▶ _Work to be completed_:
Looking at the data below, report how many lines contain "Пловдив", with no other words.

◇ ◇ ◇ ◇ ◇ ◇ ◇

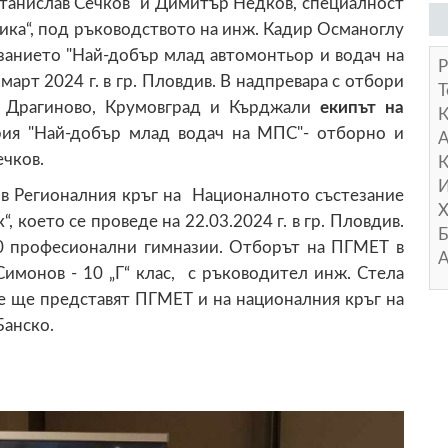
анислав Сечков и Димитър Недков, специалност
ика“, под ръководството на инж. Кадир Османоглу
езанието "Най-добър млад автомонтьор и водач на
Р
март 2024 г. в гр. Пловдив. В надпревара с отбори
Т
о, Драгиново, Крумовград и Кърджали
екипът на
рия "Най-добър млад водач на МПС"- отборно и
А
ечков.
К
И
 в Регионалния кръг на Националното състезание
Х
, което се проведе на 22.03.2024 г. в гр. Пловдив.
Б
10 професионални гимназии. Отборът на ПГМЕТ в
А
 Симонов - 10 „Г“ клас, с ръководител инж. Стела
Те ще представят ПГМЕТ и на националния кръг на
Банско.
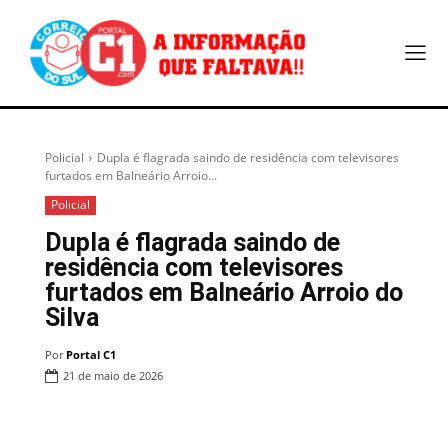
Policial
Dupla é flagrada saindo de residência com televisores
furtados em Balneário Arroio...
Policial
Dupla é flagrada saindo de
residência com televisores
furtados em Balneário Arroio do
Silva
Por
Portal C1
21 de maio de 2026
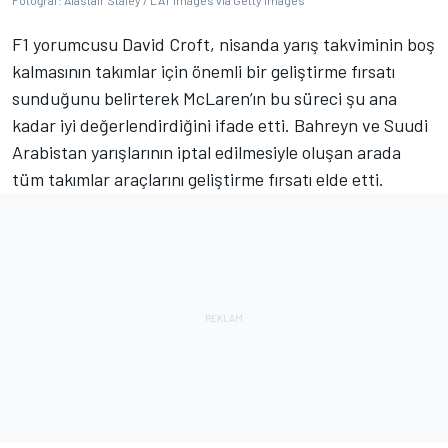
Fotoğraf: Alastair Staley / LAT Images via Getty Images
F1 yorumcusu David Croft, nisanda yarış takviminin boş
kalmasının takımlar için önemli bir geliştirme fırsatı
sunduğunu belirterek McLaren’ın bu süreci şu ana
kadar iyi değerlendirdiğini ifade etti. Bahreyn ve Suudi
Arabistan yarışlarının iptal edilmesiyle oluşan arada
tüm takımlar araçlarını geliştirme fırsatı elde etti.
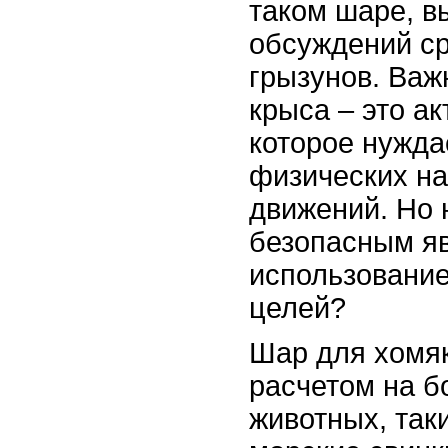
таком шаре, в
обсуждений с
грызунов. Важ
крыса – это а
которое нужда
физических на
движений. Но 
безопасным я
использование
целей?
Шар для хомяк
расчетом на б
животных, таки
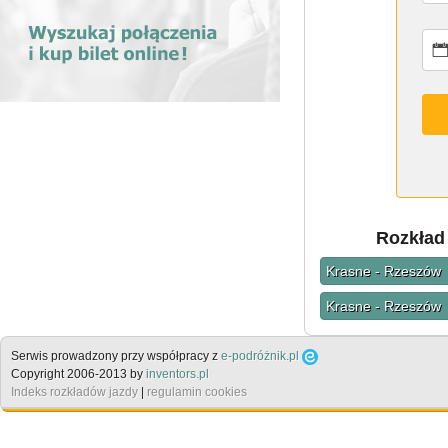
Rozkład
Krasne - Rzeszów
Krasne - Rzeszów
Serwis prowadzony przy współpracy z
e-podróżnik.pl
Copyright 2006-2013 by
inventors.pl
Indeks rozkładów jazdy
|
regulamin cookies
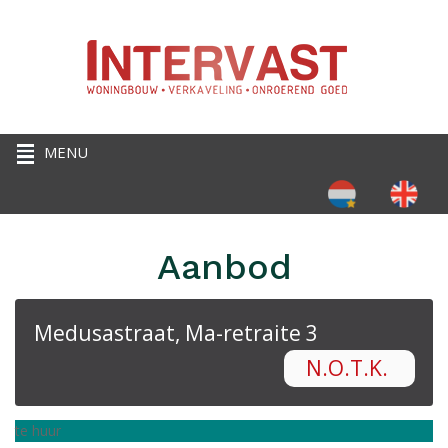
Selecteer de taal
Aanbod
Medusastraat, Ma-retraite 3
N.O.T.K.
te huur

◇ ◇ ◇ ◇ ◇ ◇ ◇

▶ _Answer to this problem_:
2